Items from a data source
···

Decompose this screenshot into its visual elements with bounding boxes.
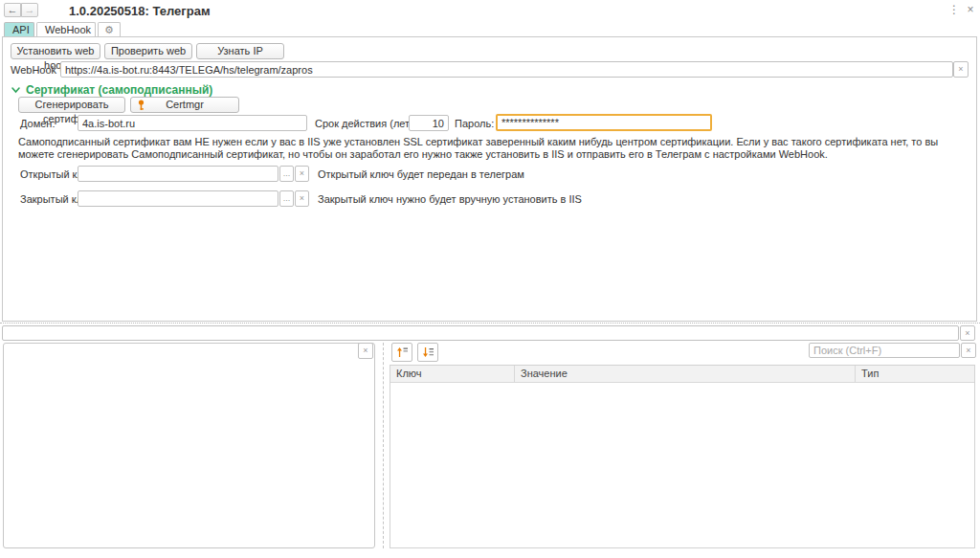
validity-input[interactable] — [409, 115, 449, 131]
certificate-note: Самоподписанный сертификат вам НЕ нужен … — [18, 136, 975, 161]
clear-icon: × — [300, 193, 304, 203]
clear-icon: × — [300, 168, 304, 178]
tab-webhook-label: WebHook — [45, 24, 91, 35]
certificate-group-header[interactable]: Сертификат (самоподписанный) — [11, 83, 212, 97]
clear-icon: × — [966, 346, 970, 355]
public-key-choose-button[interactable]: ... — [279, 166, 294, 182]
tab-api-label: API — [12, 24, 30, 35]
command-input[interactable] — [2, 325, 959, 341]
key-value-table[interactable]: Ключ Значение Тип — [390, 365, 975, 548]
ellipsis-icon: ... — [283, 193, 291, 203]
webhook-url-clear-button[interactable]: × — [953, 61, 969, 78]
check-webhook-button[interactable]: Проверить web hook — [104, 43, 192, 59]
expand-all-icon — [422, 346, 434, 358]
tab-settings[interactable]: ⚙ — [98, 22, 121, 37]
result-text-clear-button[interactable]: × — [358, 343, 373, 359]
horizontal-splitter[interactable] — [0, 323, 980, 324]
webhook-url-input[interactable] — [60, 61, 953, 78]
close-icon: × — [967, 3, 973, 16]
column-header-type[interactable]: Тип — [856, 366, 974, 382]
more-menu-button[interactable]: ⋮ — [947, 3, 961, 16]
private-key-clear-button[interactable]: × — [295, 190, 309, 207]
column-header-key[interactable]: Ключ — [390, 366, 515, 382]
validity-label: Срок действия (лет): — [315, 118, 416, 129]
chevron-down-icon — [11, 85, 21, 95]
password-input[interactable] — [496, 114, 712, 131]
domain-label: Домен: — [20, 118, 56, 129]
ellipsis-icon: ... — [283, 168, 291, 178]
certmgr-button[interactable]: Certmgr — [130, 97, 239, 113]
key-icon — [137, 100, 145, 115]
clear-icon: × — [958, 64, 963, 74]
window-header: ← → 1.0.20250518: Телеграм ⋮ × — [0, 0, 980, 21]
forward-icon: → — [25, 4, 35, 15]
collapse-all-button[interactable] — [391, 343, 412, 362]
expand-all-button[interactable] — [417, 343, 438, 362]
command-clear-button[interactable]: × — [960, 325, 975, 341]
collapse-all-icon — [396, 346, 409, 358]
public-key-input[interactable] — [78, 166, 278, 182]
table-body[interactable] — [390, 383, 974, 547]
result-text-panel[interactable] — [3, 343, 375, 548]
column-header-value[interactable]: Значение — [515, 366, 856, 382]
tab-content-webhook: Установить web hook Проверить web hook У… — [2, 36, 977, 322]
vertical-splitter[interactable] — [383, 343, 384, 548]
domain-input[interactable] — [78, 115, 307, 131]
tab-api[interactable]: API — [4, 22, 34, 37]
password-label: Пароль: — [455, 118, 494, 129]
forward-button[interactable]: → — [21, 3, 38, 17]
set-webhook-button[interactable]: Установить web hook — [11, 43, 100, 59]
back-button[interactable]: ← — [4, 3, 21, 17]
certificate-group-title: Сертификат (самоподписанный) — [26, 83, 212, 97]
private-key-input[interactable] — [78, 190, 278, 207]
public-key-clear-button[interactable]: × — [295, 166, 309, 182]
search-clear-button[interactable]: × — [961, 343, 976, 358]
tab-webhook[interactable]: WebHook — [36, 22, 96, 37]
public-key-hint: Открытый ключ будет передан в телеграм — [318, 168, 524, 180]
clear-icon: × — [965, 328, 969, 338]
more-icon: ⋮ — [948, 3, 960, 16]
clear-icon: × — [363, 346, 368, 355]
certmgr-label: Certmgr — [166, 99, 204, 110]
generate-certificate-button[interactable]: Сгенерировать сертификат — [18, 97, 125, 113]
get-ip-button[interactable]: Узнать IP — [196, 43, 284, 59]
private-key-choose-button[interactable]: ... — [279, 190, 294, 207]
gear-icon: ⚙ — [104, 24, 114, 35]
table-header-row: Ключ Значение Тип — [390, 366, 974, 383]
search-input[interactable] — [809, 343, 960, 358]
page-title: 1.0.20250518: Телеграм — [69, 4, 211, 18]
private-key-hint: Закрытый ключ нужно будет вручную устано… — [318, 193, 582, 205]
back-icon: ← — [8, 4, 18, 15]
close-window-button[interactable]: × — [964, 3, 977, 16]
get-ip-label: Узнать IP — [217, 45, 263, 56]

···

Copy out all the entries precisely. No images.

Decompose this screenshot into its visual elements with bounding boxes.
validity-input[interactable] — [409, 115, 449, 131]
certificate-note: Самоподписанный сертификат вам НЕ нужен … — [18, 136, 975, 161]
clear-icon: × — [300, 193, 304, 203]
clear-icon: × — [300, 168, 304, 178]
tab-webhook-label: WebHook — [45, 24, 91, 35]
certificate-group-header[interactable]: Сертификат (самоподписанный) — [11, 83, 212, 97]
clear-icon: × — [966, 346, 970, 355]
public-key-choose-button[interactable]: ... — [279, 166, 294, 182]
tab-api-label: API — [12, 24, 30, 35]
command-input[interactable] — [2, 325, 959, 341]
key-value-table[interactable]: Ключ Значение Тип — [390, 365, 975, 548]
ellipsis-icon: ... — [283, 193, 291, 203]
webhook-url-clear-button[interactable]: × — [953, 61, 969, 78]
check-webhook-button[interactable]: Проверить web hook — [104, 43, 192, 59]
expand-all-icon — [422, 346, 434, 358]
tab-settings[interactable]: ⚙ — [98, 22, 121, 37]
result-text-clear-button[interactable]: × — [358, 343, 373, 359]
horizontal-splitter[interactable] — [0, 323, 980, 324]
webhook-url-input[interactable] — [60, 61, 953, 78]
close-icon: × — [967, 3, 973, 16]
column-header-type[interactable]: Тип — [856, 366, 974, 382]
more-menu-button[interactable]: ⋮ — [947, 3, 961, 16]
private-key-clear-button[interactable]: × — [295, 190, 309, 207]
column-header-key[interactable]: Ключ — [390, 366, 515, 382]
validity-label: Срок действия (лет): — [315, 118, 416, 129]
chevron-down-icon — [11, 85, 21, 95]
password-input[interactable] — [496, 114, 712, 131]
domain-label: Домен: — [20, 118, 56, 129]
ellipsis-icon: ... — [283, 168, 291, 178]
certmgr-button[interactable]: Certmgr — [130, 97, 239, 113]
key-icon — [137, 100, 145, 115]
clear-icon: × — [958, 64, 963, 74]
window-header: ← → 1.0.20250518: Телеграм ⋮ × — [0, 0, 980, 21]
forward-icon: → — [25, 4, 35, 15]
collapse-all-button[interactable] — [391, 343, 412, 362]
expand-all-button[interactable] — [417, 343, 438, 362]
command-clear-button[interactable]: × — [960, 325, 975, 341]
collapse-all-icon — [396, 346, 409, 358]
public-key-input[interactable] — [78, 166, 278, 182]
table-body[interactable] — [390, 383, 974, 547]
result-text-panel[interactable] — [3, 343, 375, 548]
column-header-value[interactable]: Значение — [515, 366, 856, 382]
tab-content-webhook: Установить web hook Проверить web hook У… — [2, 36, 977, 322]
vertical-splitter[interactable] — [383, 343, 384, 548]
domain-input[interactable] — [78, 115, 307, 131]
tab-api[interactable]: API — [4, 22, 34, 37]
password-label: Пароль: — [455, 118, 494, 129]
forward-button[interactable]: → — [21, 3, 38, 17]
set-webhook-button[interactable]: Установить web hook — [11, 43, 100, 59]
back-button[interactable]: ← — [4, 3, 21, 17]
certificate-group-title: Сертификат (самоподписанный) — [26, 83, 212, 97]
private-key-input[interactable] — [78, 190, 278, 207]
public-key-clear-button[interactable]: × — [295, 166, 309, 182]
search-clear-button[interactable]: × — [961, 343, 976, 358]
tab-webhook[interactable]: WebHook — [36, 22, 96, 37]
public-key-hint: Открытый ключ будет передан в телеграм — [318, 168, 524, 180]
clear-icon: × — [965, 328, 969, 338]
more-icon: ⋮ — [948, 3, 960, 16]
clear-icon: × — [363, 346, 368, 355]
certmgr-label: Certmgr — [166, 99, 204, 110]
generate-certificate-button[interactable]: Сгенерировать сертификат — [18, 97, 125, 113]
get-ip-button[interactable]: Узнать IP — [196, 43, 284, 59]
private-key-choose-button[interactable]: ... — [279, 190, 294, 207]
gear-icon: ⚙ — [104, 24, 114, 35]
table-header-row: Ключ Значение Тип — [390, 366, 974, 383]
search-input[interactable] — [809, 343, 960, 358]
page-title: 1.0.20250518: Телеграм — [69, 4, 211, 18]
private-key-hint: Закрытый ключ нужно будет вручную устано… — [318, 193, 582, 205]
back-icon: ← — [8, 4, 18, 15]
close-window-button[interactable]: × — [964, 3, 977, 16]
get-ip-label: Узнать IP — [217, 45, 263, 56]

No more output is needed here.